YouTube Screenshot US national jailed in Dubai for Mock YouTube Video
Shezanne Cassim, 29, a former resident of Minnesota, who now lives in Dubai has been accused of violating UAE's latest cybercrime law, which came into effect in November 2012, a month after the video was posted. Cassim has reportedly violated Article 28 of the decree, which forbids publishing caricatures that are "liable to endanger state security and its higher interests or infringe on public order," reported The Daily Dot.

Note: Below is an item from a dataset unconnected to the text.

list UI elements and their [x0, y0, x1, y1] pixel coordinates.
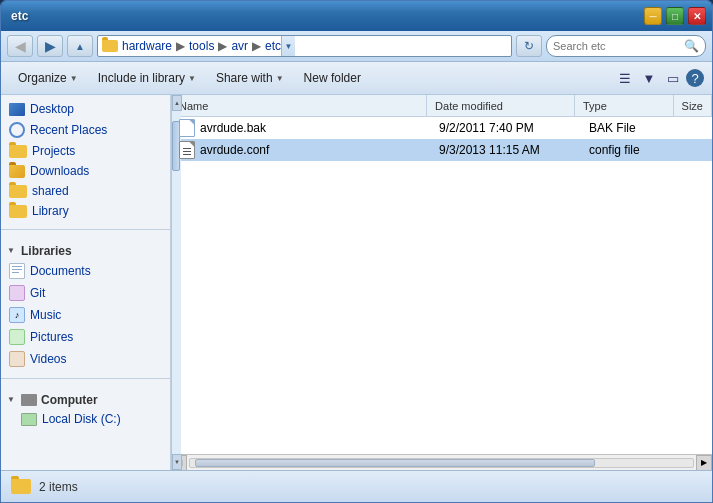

Cassim, who was arrested in April, is the first foreign national to be arrested under the new law. He has been been fined 1 million dirhams and is very likely to face jail time too. Sadly though, the disclaimer "the following events are fictional and no offence was intended to the people of Satwa and UAE" which opened the video hasn't been as effective as he had hoped.
The American State Department is said to be monitoring the case. Embassy officials have been sent to meet Cassim and attend his court hearings. The two actors in the video have also been detained.
However, the director of the Emirates Center for Human Rights, Rori Donaghy believes that the arrest is not justified. Labeling the rules "as ludicrous as they are harsh," Donaghy also explained that "defendants should be immediately released because posting a playful video about youth culture in no way endangers anyone's state security."
The UAE has often been criticized for its increasingly restrictive cybercrime policies that curb any form of dissent.
Last month, Waleed Al-Shehhi, was sentenced to two years in prison and fined 500,000 dirhams for his tweet on the mass political trial of 94 pro-democracy activists, who were allegedly linked to the Muslim Brotherhood in Egypt.
It was a closed trial and Shehhi had questioned the lack of transparency in the judicial proceeding. His tweet was construed as defaming the government.